The answer will be messy. 

At the same time, Larcker also cautioned against what he termed “measurement disintegration,” which is when “an overabundance of marginal, insignificant, or irrelevant assessments dilutes the effect of the measurement process.”

As The Conference Board Review article pointed out:

“A leading home-finance company that Larcker [along with a colleague] studied suffered paralysis by analysis after instituting an ‘executive dashboard’ that eventually ballooned to tracking nearly 300 measures. Larcker also points to a bank that adopted multiple accounting and nonfinancial measures. As a result, the time per quarter that area directors began spending on evaluation jumped from less than one day to six days. Eventually, the company reverted to fewer, money-based measures.”

So Now What?

Perhaps all this explains why a study some years back by the consultancy ESI International showed that

fewer than half of surveyed executives track the impact, financial or otherwise, of their training and learning programs. The most common reasons included lack of resources and confusion about what to measure.

The study found out something else. You’ll want to lean in for this nugget: Almost 20% of managers who said that they don’t measure business impact admitted it’s because they were worried about the outcomes. 

What, then, do you measure?

The answer is simple but unsatisfying. You measure what you can. You measure candidate engagement, you track diversity hiring, you monitor time to fill, you monitor all sorts of ratios throughout your hiring process. The inability to create accurate financial measurements is no excuse to get lax on other metrics. The reality is that some correlations are obvious, like the value of candidate experience to the business. In the same way that office supplies are necessary.
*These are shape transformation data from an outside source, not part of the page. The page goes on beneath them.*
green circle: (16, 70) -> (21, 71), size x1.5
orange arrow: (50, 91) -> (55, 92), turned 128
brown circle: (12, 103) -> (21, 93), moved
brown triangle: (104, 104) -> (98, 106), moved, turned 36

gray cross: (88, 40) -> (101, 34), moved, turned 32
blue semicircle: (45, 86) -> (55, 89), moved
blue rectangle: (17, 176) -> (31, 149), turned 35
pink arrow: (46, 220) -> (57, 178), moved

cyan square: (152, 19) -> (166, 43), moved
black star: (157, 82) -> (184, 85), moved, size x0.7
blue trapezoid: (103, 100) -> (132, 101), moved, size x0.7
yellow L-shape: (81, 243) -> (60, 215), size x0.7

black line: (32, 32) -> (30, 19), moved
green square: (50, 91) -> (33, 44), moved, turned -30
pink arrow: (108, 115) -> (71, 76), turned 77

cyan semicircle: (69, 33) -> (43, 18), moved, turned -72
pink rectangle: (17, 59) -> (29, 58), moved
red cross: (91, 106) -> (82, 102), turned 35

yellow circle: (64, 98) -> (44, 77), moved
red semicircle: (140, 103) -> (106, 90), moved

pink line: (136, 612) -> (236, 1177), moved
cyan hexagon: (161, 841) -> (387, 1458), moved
The best leaders will always recognize that work is filled with intangibles. When you are in the people business especially — which recruitment certainly is — most of your efforts will be laden with work that can’t be translated into line items on a P&L sheet.

I summed it up best years back: “[I]f business were as simple as surrendering all the work to numbers, we wouldn’t need managers. And so, the real link between an activity and revenue is not nonfinancial performance but people.” More specifically, it boils down to you. 

Good instinct, good experience, good judgment. That’s all part of being a solid recruiting professional. As I said, “[Y]ou shouldn’t hurl figures around when making a business case or evaluating results as if the digits tell the whole story — because, as mentioned before, numbers do not speak. Nor do they make decisions. You do. There’s a certain illogic of blaming poor data when initiatives fail and accepting lavish praise when they succeed. In the end, the responsibility lies with you.

“If this still seems like insufficient guidance, you can always hire consultants to help the process along — if you can make the business case for them.”

This article is based on The Conference Board Review‘s “The Case Against the Business Case” by Vadim Liberman.